Now that Wilson-Raybould and Philpott have been unceremoniously booted from Liberal caucus we can begin papering over the fear that Canada had a “rule of law” crisis. After all, the threat that “political interference” posed to the independence of the nation’s prosecutorial system never actually occurred – as of yet! It matters not that such a fundamental breach of our constitution was barely avoided by the smallest of margins and only by the heroic efforts of one, principled Attorney General in the form of Jody Wilson-Raybould. It matters not that, without her courageous rebuff of frenzied, persistent and powerful calls to do the wrong thing, we barely missed taking our place alongside Venezuela and other such “banana republics”. Anyway, the real problem, as we are told now by the Liberal and media elite, was never about losing the “rule of law” but about dealing with nefarious politicians who had the temerity to record other politicians. That was the real threat that needed to be dealt with and dealt with it was by a long-suffering, compassionate leader in the form of Justin Trudeau. In this context the preservation of the “rule of law” is an added bonus. Isn’t it?

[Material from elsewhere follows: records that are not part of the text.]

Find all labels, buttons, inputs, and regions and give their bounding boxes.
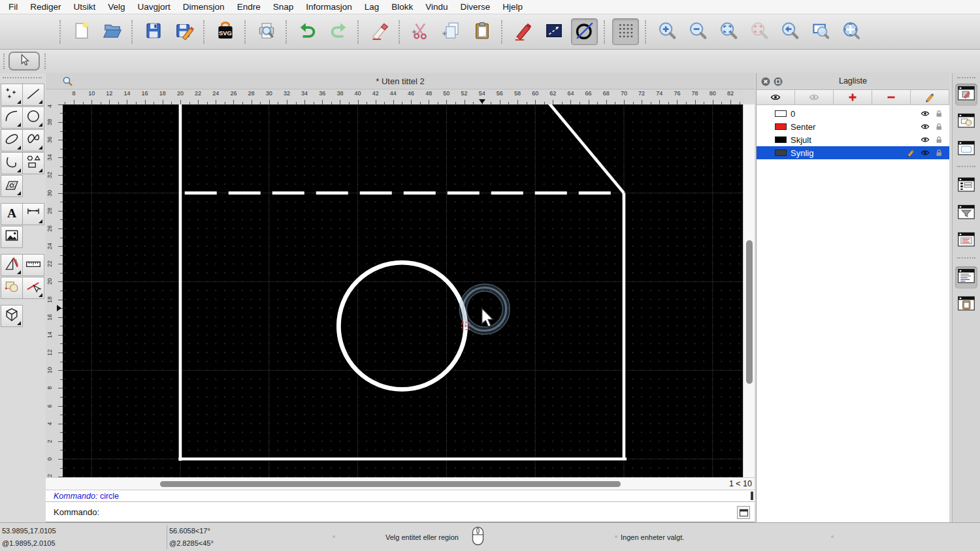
- horizontal-scrollbar[interactable]: 1 < 10: [46, 477, 755, 490]
- ruler-label: 40: [46, 104, 54, 109]
- zoom-pan-button[interactable]: [838, 18, 864, 45]
- selection-tool-button[interactable]: [8, 52, 40, 71]
- hatch-tool-button[interactable]: [1, 175, 23, 197]
- property-editor-panel-toggle[interactable]: [955, 84, 977, 106]
- menu-vindu[interactable]: Vindu: [425, 2, 448, 12]
- menu-fil[interactable]: Fil: [8, 2, 18, 12]
- zoom-in-button[interactable]: [653, 18, 680, 45]
- delete-button[interactable]: [366, 18, 393, 45]
- draw-pencil-button[interactable]: [510, 18, 536, 45]
- selection-list-panel-toggle[interactable]: [955, 175, 977, 197]
- menu-informasjon[interactable]: Informasjon: [306, 2, 352, 12]
- save-button[interactable]: [140, 18, 167, 45]
- layer-row-senter[interactable]: Senter: [757, 120, 949, 133]
- new-file-button[interactable]: [68, 18, 95, 45]
- undo-button[interactable]: [294, 18, 321, 45]
- menu-endre[interactable]: Endre: [237, 2, 261, 12]
- menu-snap[interactable]: Snap: [273, 2, 294, 12]
- dimension-tool-button[interactable]: [22, 203, 44, 225]
- zoom-previous-button[interactable]: [776, 18, 803, 45]
- horizontal-scrollbar-thumb[interactable]: [160, 481, 621, 487]
- hide-all-layers-button[interactable]: [795, 90, 834, 105]
- paste-button[interactable]: [468, 18, 495, 45]
- vertical-scrollbar-thumb[interactable]: [746, 240, 753, 384]
- menu-lag[interactable]: Lag: [365, 2, 380, 12]
- zoom-out-button[interactable]: [684, 18, 711, 45]
- edit-layer-button[interactable]: [911, 90, 949, 105]
- menu-utsikt[interactable]: Utsikt: [74, 2, 96, 12]
- status-separator: [167, 525, 167, 549]
- menu-dimensjon[interactable]: Dimensjon: [183, 2, 225, 12]
- block-tool-button[interactable]: [1, 277, 23, 299]
- circle-line-tool-button[interactable]: [571, 18, 598, 45]
- layer-visibility-icon[interactable]: [921, 135, 930, 146]
- layer-row-0[interactable]: 0: [757, 107, 949, 120]
- text-tool-button[interactable]: A: [1, 203, 23, 225]
- command-input[interactable]: [101, 505, 732, 519]
- modify-tool-button[interactable]: [22, 277, 44, 299]
- polyline-tool-button[interactable]: [1, 152, 23, 174]
- layer-lock-icon[interactable]: [934, 135, 943, 146]
- menu-hjelp[interactable]: Hjelp: [502, 2, 523, 12]
- ruler-label: 20: [174, 90, 186, 97]
- library-browser-panel-toggle[interactable]: [955, 138, 977, 161]
- command-line-panel-toggle[interactable]: [955, 266, 977, 289]
- show-all-layers-button[interactable]: [757, 90, 795, 105]
- filter-panel-toggle[interactable]: [955, 202, 977, 225]
- svg-export-button[interactable]: SVG: [212, 18, 238, 45]
- layer-visibility-icon[interactable]: [921, 148, 930, 159]
- print-preview-button[interactable]: [253, 18, 280, 45]
- shapes-tool-button[interactable]: [22, 152, 44, 174]
- command-options-panel-toggle[interactable]: [955, 230, 977, 252]
- save-as-icon: [174, 21, 194, 43]
- attributes-button[interactable]: [540, 18, 567, 45]
- block-list-panel-toggle[interactable]: [955, 111, 977, 133]
- property-editor-panel-icon: [957, 84, 975, 105]
- vertical-scrollbar[interactable]: [743, 104, 755, 477]
- command-window-button[interactable]: [737, 506, 750, 519]
- drawing-canvas[interactable]: [63, 104, 743, 477]
- circle-tool-button[interactable]: [22, 106, 44, 129]
- image-tool-button[interactable]: [1, 226, 23, 248]
- save-as-button[interactable]: [171, 18, 197, 45]
- add-layer-button[interactable]: [834, 90, 872, 105]
- points-tool-button[interactable]: [1, 84, 23, 106]
- menu-velg[interactable]: Velg: [108, 2, 125, 12]
- zoom-auto-button[interactable]: [715, 18, 742, 45]
- spline-tool-button[interactable]: [22, 129, 44, 151]
- menu-uavgjort[interactable]: Uavgjort: [138, 2, 171, 12]
- redo-button[interactable]: [325, 18, 351, 45]
- layer-row-synlig[interactable]: Synlig: [757, 146, 949, 159]
- cut-icon: [411, 21, 431, 43]
- layer-lock-icon[interactable]: [934, 122, 943, 133]
- zoom-window-icon: [811, 21, 830, 43]
- line-tool-button[interactable]: [22, 84, 44, 106]
- zoom-window-button[interactable]: [807, 18, 834, 45]
- cad-tools-tool-button[interactable]: [1, 254, 23, 276]
- clipboard-panel-toggle[interactable]: [955, 294, 977, 316]
- ellipse-tool-button[interactable]: [1, 129, 23, 151]
- menu-diverse[interactable]: Diverse: [461, 2, 491, 12]
- menu-rediger[interactable]: Rediger: [30, 2, 61, 12]
- arc-tool-button[interactable]: [1, 106, 23, 129]
- layer-lock-icon[interactable]: [934, 148, 943, 159]
- command-history: Kommando: circle: [46, 490, 755, 501]
- new-file-icon: [72, 21, 91, 43]
- solid-tool-button[interactable]: [1, 305, 23, 327]
- measure-tool-button[interactable]: [22, 254, 44, 276]
- menu-blokk[interactable]: Blokk: [391, 2, 413, 12]
- edit-layer-icon[interactable]: [906, 148, 915, 159]
- drawing-surface[interactable]: [63, 104, 743, 477]
- layer-row-skjult[interactable]: Skjult: [757, 133, 949, 146]
- ruler-label: 60: [529, 90, 541, 97]
- open-file-button[interactable]: [99, 18, 125, 45]
- layer-lock-icon[interactable]: [934, 109, 943, 120]
- history-scrollbar[interactable]: [751, 492, 753, 500]
- grid-toggle-button[interactable]: [612, 18, 639, 45]
- remove-layer-button[interactable]: [872, 90, 911, 105]
- layer-visibility-icon[interactable]: [921, 109, 930, 120]
- cut-button[interactable]: [407, 18, 434, 45]
- copy-button[interactable]: [438, 18, 465, 45]
- ruler-label: 12: [103, 90, 115, 97]
- layer-visibility-icon[interactable]: [921, 122, 930, 133]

Are Canadian powers sufficiently separated?
There can be little doubt that the SNC-Lavalin scandal points to a serious lack of separation in Canadian executive and judicial powers. This shouldn’t be a surprise given the concentration of power in the executive branch that has proceeded pretty well unabated since the patriation of the Constitution in 1982. This power is heavily vested in the team made up of the Prime Minister, the Prime Minister’s Office (PMO) and the Privy Council Office (PCO). This troika of Canadian power is responsible for appointments across the executive, legislative and judicial spectrums and is virtually unknown to the formal Constitution. Given a majority government and a compliant press, it is a juggernaut capable of matching the powers of any earthly dictatorship.

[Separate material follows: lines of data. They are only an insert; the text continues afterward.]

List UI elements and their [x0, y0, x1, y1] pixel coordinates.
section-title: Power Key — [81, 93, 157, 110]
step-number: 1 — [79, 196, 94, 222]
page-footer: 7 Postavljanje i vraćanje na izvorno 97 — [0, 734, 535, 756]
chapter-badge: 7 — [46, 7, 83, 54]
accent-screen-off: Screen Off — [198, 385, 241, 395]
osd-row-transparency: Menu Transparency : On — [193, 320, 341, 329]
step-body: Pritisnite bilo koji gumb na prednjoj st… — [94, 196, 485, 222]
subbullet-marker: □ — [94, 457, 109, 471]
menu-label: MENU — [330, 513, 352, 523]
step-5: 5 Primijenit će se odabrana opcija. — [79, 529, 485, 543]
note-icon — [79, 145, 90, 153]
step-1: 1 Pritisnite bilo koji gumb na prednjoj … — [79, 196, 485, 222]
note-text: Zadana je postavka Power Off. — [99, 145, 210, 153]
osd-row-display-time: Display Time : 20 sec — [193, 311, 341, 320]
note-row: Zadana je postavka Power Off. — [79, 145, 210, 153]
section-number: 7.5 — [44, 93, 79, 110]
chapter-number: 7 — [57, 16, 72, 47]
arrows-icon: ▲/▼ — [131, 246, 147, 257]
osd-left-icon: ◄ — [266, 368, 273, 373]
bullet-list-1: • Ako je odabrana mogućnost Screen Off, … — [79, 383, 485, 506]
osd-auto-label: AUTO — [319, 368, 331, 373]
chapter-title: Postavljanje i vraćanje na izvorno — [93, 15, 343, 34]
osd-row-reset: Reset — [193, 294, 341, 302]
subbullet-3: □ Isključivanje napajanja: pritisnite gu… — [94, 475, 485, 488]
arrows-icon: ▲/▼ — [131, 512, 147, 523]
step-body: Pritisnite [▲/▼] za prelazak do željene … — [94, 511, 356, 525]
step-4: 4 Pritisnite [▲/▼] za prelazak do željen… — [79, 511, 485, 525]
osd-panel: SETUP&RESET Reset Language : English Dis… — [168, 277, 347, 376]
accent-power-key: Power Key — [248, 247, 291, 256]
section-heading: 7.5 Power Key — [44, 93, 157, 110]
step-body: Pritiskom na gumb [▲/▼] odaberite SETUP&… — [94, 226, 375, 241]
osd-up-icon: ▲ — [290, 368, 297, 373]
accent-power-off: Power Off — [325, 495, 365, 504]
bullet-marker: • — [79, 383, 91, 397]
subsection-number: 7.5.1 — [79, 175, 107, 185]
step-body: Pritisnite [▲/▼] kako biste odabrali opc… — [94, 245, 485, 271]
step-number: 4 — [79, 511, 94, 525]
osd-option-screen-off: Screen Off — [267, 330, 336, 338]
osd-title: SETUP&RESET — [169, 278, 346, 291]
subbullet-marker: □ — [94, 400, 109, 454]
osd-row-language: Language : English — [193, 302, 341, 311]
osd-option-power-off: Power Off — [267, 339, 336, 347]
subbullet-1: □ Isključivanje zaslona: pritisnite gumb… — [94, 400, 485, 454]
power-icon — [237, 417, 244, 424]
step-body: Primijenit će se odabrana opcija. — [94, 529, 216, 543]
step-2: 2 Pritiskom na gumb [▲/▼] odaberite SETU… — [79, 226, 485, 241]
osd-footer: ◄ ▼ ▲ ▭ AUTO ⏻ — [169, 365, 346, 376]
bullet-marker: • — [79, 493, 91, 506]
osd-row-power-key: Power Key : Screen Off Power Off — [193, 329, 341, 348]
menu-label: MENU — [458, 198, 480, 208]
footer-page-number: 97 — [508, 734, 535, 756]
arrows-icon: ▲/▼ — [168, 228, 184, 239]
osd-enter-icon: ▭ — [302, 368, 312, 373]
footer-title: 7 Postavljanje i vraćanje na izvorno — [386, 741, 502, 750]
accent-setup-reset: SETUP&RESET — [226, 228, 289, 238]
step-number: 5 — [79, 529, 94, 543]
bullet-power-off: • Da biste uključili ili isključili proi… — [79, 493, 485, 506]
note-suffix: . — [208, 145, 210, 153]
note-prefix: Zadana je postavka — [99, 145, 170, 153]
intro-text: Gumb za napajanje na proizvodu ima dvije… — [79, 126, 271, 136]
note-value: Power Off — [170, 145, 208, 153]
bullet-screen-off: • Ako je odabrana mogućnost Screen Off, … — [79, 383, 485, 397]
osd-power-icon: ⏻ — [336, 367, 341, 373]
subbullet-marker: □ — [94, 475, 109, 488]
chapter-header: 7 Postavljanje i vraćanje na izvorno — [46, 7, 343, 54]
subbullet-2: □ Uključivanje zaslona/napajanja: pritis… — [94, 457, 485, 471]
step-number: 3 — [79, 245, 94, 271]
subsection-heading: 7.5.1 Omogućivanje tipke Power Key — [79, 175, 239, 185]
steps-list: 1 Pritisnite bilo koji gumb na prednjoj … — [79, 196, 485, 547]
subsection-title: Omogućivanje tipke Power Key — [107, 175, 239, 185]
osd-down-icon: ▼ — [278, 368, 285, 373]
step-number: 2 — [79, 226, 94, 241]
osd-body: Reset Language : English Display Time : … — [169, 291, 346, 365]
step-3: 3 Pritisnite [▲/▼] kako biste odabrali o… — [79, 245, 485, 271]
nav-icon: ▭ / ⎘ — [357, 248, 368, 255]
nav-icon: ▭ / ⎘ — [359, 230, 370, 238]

Canadians can be forgiven for thinking they have just witnessed a full court press on the judiciary by a determined executive. The fact that it was such a close-run thing is rightfully concerning and has sparked calls to review the wisdom of combining the Attorney General and Minister of Justice offices in one person. It is interesting to note, in the midst of all this, that judicial appointments by the executive have also been roiled into the mix. The case in point is that of Chief Justice of Manitoba’s Court of Queen’s Bench, Glenn Joyal. Judge Joyal was recommended to take the Supreme Court Chief Justice position by AG Wilson-Raybould. This recommendation, apparently, was batted down in no uncertain terms by the Prime minister who didn’t like Joyal’s position on judicial activism. Joyal was of a mind that such activism had no part to play in Charter Rights issues. Joyal saw a need for the separation of powers. Trudeau, obviously, did not.
Where are rank and file Canadians in all of this?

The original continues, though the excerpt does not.